### Material provided
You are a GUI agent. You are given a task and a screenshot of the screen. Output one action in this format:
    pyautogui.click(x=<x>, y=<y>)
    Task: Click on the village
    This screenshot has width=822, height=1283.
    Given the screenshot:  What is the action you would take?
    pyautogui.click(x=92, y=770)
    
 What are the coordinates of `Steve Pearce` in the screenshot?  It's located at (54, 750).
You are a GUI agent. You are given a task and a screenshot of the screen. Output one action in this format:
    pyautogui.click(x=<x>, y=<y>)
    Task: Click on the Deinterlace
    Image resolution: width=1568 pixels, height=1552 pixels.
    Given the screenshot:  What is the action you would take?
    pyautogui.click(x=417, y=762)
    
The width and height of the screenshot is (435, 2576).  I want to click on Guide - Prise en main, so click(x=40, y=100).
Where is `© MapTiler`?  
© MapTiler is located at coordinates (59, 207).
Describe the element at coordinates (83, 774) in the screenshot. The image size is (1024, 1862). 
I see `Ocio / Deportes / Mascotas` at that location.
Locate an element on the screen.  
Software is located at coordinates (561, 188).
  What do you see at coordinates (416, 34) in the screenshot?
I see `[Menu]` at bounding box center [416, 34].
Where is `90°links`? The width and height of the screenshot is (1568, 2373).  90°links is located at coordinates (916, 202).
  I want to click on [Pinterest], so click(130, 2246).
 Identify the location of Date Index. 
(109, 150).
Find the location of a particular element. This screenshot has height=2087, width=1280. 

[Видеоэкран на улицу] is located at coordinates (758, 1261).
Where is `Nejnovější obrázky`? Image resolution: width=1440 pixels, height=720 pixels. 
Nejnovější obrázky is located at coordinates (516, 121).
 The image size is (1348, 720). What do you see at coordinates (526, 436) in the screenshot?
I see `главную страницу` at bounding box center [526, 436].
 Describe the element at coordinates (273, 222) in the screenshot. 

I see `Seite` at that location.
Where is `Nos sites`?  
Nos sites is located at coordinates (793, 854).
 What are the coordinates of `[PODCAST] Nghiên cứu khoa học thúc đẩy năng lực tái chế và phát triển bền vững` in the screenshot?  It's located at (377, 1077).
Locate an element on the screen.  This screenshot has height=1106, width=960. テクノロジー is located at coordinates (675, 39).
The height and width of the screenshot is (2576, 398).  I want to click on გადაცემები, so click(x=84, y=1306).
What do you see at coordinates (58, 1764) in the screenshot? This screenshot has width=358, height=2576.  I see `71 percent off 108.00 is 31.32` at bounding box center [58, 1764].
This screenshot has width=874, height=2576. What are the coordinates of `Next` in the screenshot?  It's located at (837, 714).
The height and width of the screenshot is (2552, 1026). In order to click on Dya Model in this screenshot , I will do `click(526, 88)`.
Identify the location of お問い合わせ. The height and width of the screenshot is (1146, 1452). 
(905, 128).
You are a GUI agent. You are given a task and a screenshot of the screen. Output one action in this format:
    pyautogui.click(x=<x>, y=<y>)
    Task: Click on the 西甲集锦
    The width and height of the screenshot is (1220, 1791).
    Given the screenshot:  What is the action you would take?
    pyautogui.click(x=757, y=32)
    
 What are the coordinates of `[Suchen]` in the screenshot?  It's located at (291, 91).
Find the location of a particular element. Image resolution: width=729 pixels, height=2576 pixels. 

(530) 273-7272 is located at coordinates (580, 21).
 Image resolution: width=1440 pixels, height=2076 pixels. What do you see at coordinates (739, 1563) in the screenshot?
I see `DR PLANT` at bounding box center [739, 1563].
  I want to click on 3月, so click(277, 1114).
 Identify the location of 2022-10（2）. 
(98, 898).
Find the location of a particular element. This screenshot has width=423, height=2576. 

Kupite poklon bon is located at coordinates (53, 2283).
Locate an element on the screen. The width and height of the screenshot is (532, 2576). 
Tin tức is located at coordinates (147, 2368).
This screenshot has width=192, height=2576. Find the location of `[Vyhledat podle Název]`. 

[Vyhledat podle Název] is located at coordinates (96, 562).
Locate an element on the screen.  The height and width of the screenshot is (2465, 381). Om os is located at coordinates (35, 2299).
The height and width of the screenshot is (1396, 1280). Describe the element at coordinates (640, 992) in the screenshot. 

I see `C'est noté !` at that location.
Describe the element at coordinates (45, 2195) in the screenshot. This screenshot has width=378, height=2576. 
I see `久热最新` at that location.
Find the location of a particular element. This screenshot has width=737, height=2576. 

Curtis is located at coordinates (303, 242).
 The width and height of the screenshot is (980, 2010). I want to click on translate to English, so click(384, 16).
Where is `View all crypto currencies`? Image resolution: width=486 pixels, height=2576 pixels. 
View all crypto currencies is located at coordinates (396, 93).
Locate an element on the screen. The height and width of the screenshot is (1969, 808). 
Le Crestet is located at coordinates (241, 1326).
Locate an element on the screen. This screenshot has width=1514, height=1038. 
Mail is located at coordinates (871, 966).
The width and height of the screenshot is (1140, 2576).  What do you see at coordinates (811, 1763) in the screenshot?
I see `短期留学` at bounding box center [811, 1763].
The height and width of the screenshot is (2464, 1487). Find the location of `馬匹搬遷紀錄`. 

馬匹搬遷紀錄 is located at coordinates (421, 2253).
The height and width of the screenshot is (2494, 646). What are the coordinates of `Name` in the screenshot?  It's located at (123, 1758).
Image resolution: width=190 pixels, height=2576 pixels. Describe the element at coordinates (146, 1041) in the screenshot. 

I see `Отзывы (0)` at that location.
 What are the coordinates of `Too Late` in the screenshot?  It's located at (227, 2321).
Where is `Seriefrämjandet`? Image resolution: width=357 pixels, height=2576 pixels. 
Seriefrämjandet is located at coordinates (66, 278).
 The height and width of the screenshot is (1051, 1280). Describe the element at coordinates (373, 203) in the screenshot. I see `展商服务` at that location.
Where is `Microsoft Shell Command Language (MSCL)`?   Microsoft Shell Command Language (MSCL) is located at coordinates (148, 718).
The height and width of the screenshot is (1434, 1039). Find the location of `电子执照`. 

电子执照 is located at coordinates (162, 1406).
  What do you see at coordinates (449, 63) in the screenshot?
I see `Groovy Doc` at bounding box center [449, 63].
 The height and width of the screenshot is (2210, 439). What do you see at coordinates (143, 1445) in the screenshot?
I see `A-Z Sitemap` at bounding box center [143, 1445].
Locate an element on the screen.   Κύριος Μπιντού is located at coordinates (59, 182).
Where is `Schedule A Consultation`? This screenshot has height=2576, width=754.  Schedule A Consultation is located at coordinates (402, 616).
######
* _Task description_: Repeat the material exactly, please, so that each line matches its source.

* _Written answer_:
You are a GUI agent. You are given a task and a screenshot of the screen. Output one action in this format:
    pyautogui.click(x=<x>, y=<y>)
    Task: Click on the village
    This screenshot has width=822, height=1283.
    Given the screenshot:  What is the action you would take?
    pyautogui.click(x=92, y=770)
    
 What are the coordinates of `Steve Pearce` in the screenshot?  It's located at (54, 750).
You are a GUI agent. You are given a task and a screenshot of the screen. Output one action in this format:
    pyautogui.click(x=<x>, y=<y>)
    Task: Click on the Deinterlace
    Image resolution: width=1568 pixels, height=1552 pixels.
    Given the screenshot:  What is the action you would take?
    pyautogui.click(x=417, y=762)
    
The width and height of the screenshot is (435, 2576).  I want to click on Guide - Prise en main, so click(x=40, y=100).
Where is `© MapTiler`?  
© MapTiler is located at coordinates (59, 207).
Describe the element at coordinates (83, 774) in the screenshot. The image size is (1024, 1862). 
I see `Ocio / Deportes / Mascotas` at that location.
Locate an element on the screen.  
Software is located at coordinates (561, 188).
  What do you see at coordinates (416, 34) in the screenshot?
I see `[Menu]` at bounding box center [416, 34].
Where is `90°links`? The width and height of the screenshot is (1568, 2373).  90°links is located at coordinates (916, 202).
  I want to click on [Pinterest], so click(130, 2246).
 Identify the location of Date Index. 
(109, 150).
Find the location of a particular element. This screenshot has height=2087, width=1280. 

[Видеоэкран на улицу] is located at coordinates (758, 1261).
Where is `Nejnovější obrázky`? Image resolution: width=1440 pixels, height=720 pixels. 
Nejnovější obrázky is located at coordinates (516, 121).
 The image size is (1348, 720). What do you see at coordinates (526, 436) in the screenshot?
I see `главную страницу` at bounding box center [526, 436].
 Describe the element at coordinates (273, 222) in the screenshot. 

I see `Seite` at that location.
Where is `Nos sites`?  
Nos sites is located at coordinates (793, 854).
 What are the coordinates of `[PODCAST] Nghiên cứu khoa học thúc đẩy năng lực tái chế và phát triển bền vững` in the screenshot?  It's located at (377, 1077).
Locate an element on the screen.  This screenshot has height=1106, width=960. テクノロジー is located at coordinates (675, 39).
The height and width of the screenshot is (2576, 398).  I want to click on გადაცემები, so click(x=84, y=1306).
What do you see at coordinates (58, 1764) in the screenshot? This screenshot has width=358, height=2576.  I see `71 percent off 108.00 is 31.32` at bounding box center [58, 1764].
This screenshot has width=874, height=2576. What are the coordinates of `Next` in the screenshot?  It's located at (837, 714).
The height and width of the screenshot is (2552, 1026). In order to click on Dya Model in this screenshot , I will do `click(526, 88)`.
Identify the location of お問い合わせ. The height and width of the screenshot is (1146, 1452). 
(905, 128).
You are a GUI agent. You are given a task and a screenshot of the screen. Output one action in this format:
    pyautogui.click(x=<x>, y=<y>)
    Task: Click on the 西甲集锦
    The width and height of the screenshot is (1220, 1791).
    Given the screenshot:  What is the action you would take?
    pyautogui.click(x=757, y=32)
    
 What are the coordinates of `[Suchen]` in the screenshot?  It's located at (291, 91).
Find the location of a particular element. Image resolution: width=729 pixels, height=2576 pixels. 

(530) 273-7272 is located at coordinates (580, 21).
 Image resolution: width=1440 pixels, height=2076 pixels. What do you see at coordinates (739, 1563) in the screenshot?
I see `DR PLANT` at bounding box center [739, 1563].
  I want to click on 3月, so click(277, 1114).
 Identify the location of 2022-10（2）. 
(98, 898).
Find the location of a particular element. This screenshot has width=423, height=2576. 

Kupite poklon bon is located at coordinates (53, 2283).
Locate an element on the screen. The width and height of the screenshot is (532, 2576). 
Tin tức is located at coordinates (147, 2368).
This screenshot has width=192, height=2576. Find the location of `[Vyhledat podle Název]`. 

[Vyhledat podle Název] is located at coordinates (96, 562).
Locate an element on the screen.  The height and width of the screenshot is (2465, 381). Om os is located at coordinates (35, 2299).
The height and width of the screenshot is (1396, 1280). Describe the element at coordinates (640, 992) in the screenshot. 

I see `C'est noté !` at that location.
Describe the element at coordinates (45, 2195) in the screenshot. This screenshot has width=378, height=2576. 
I see `久热最新` at that location.
Find the location of a particular element. This screenshot has width=737, height=2576. 

Curtis is located at coordinates (303, 242).
 The width and height of the screenshot is (980, 2010). I want to click on translate to English, so click(384, 16).
Where is `View all crypto currencies`? Image resolution: width=486 pixels, height=2576 pixels. 
View all crypto currencies is located at coordinates (396, 93).
Locate an element on the screen. The height and width of the screenshot is (1969, 808). 
Le Crestet is located at coordinates (241, 1326).
Locate an element on the screen. This screenshot has width=1514, height=1038. 
Mail is located at coordinates (871, 966).
The width and height of the screenshot is (1140, 2576).  What do you see at coordinates (811, 1763) in the screenshot?
I see `短期留学` at bounding box center [811, 1763].
The height and width of the screenshot is (2464, 1487). Find the location of `馬匹搬遷紀錄`. 

馬匹搬遷紀錄 is located at coordinates (421, 2253).
The height and width of the screenshot is (2494, 646). What are the coordinates of `Name` in the screenshot?  It's located at (123, 1758).
Image resolution: width=190 pixels, height=2576 pixels. Describe the element at coordinates (146, 1041) in the screenshot. 

I see `Отзывы (0)` at that location.
 What are the coordinates of `Too Late` in the screenshot?  It's located at (227, 2321).
Where is `Seriefrämjandet`? Image resolution: width=357 pixels, height=2576 pixels. 
Seriefrämjandet is located at coordinates (66, 278).
 The height and width of the screenshot is (1051, 1280). Describe the element at coordinates (373, 203) in the screenshot. I see `展商服务` at that location.
Where is `Microsoft Shell Command Language (MSCL)`?   Microsoft Shell Command Language (MSCL) is located at coordinates (148, 718).
The height and width of the screenshot is (1434, 1039). Find the location of `电子执照`. 

电子执照 is located at coordinates (162, 1406).
  What do you see at coordinates (449, 63) in the screenshot?
I see `Groovy Doc` at bounding box center [449, 63].
 The height and width of the screenshot is (2210, 439). What do you see at coordinates (143, 1445) in the screenshot?
I see `A-Z Sitemap` at bounding box center [143, 1445].
Locate an element on the screen.   Κύριος Μπιντού is located at coordinates (59, 182).
Where is `Schedule A Consultation`? This screenshot has height=2576, width=754.  Schedule A Consultation is located at coordinates (402, 616).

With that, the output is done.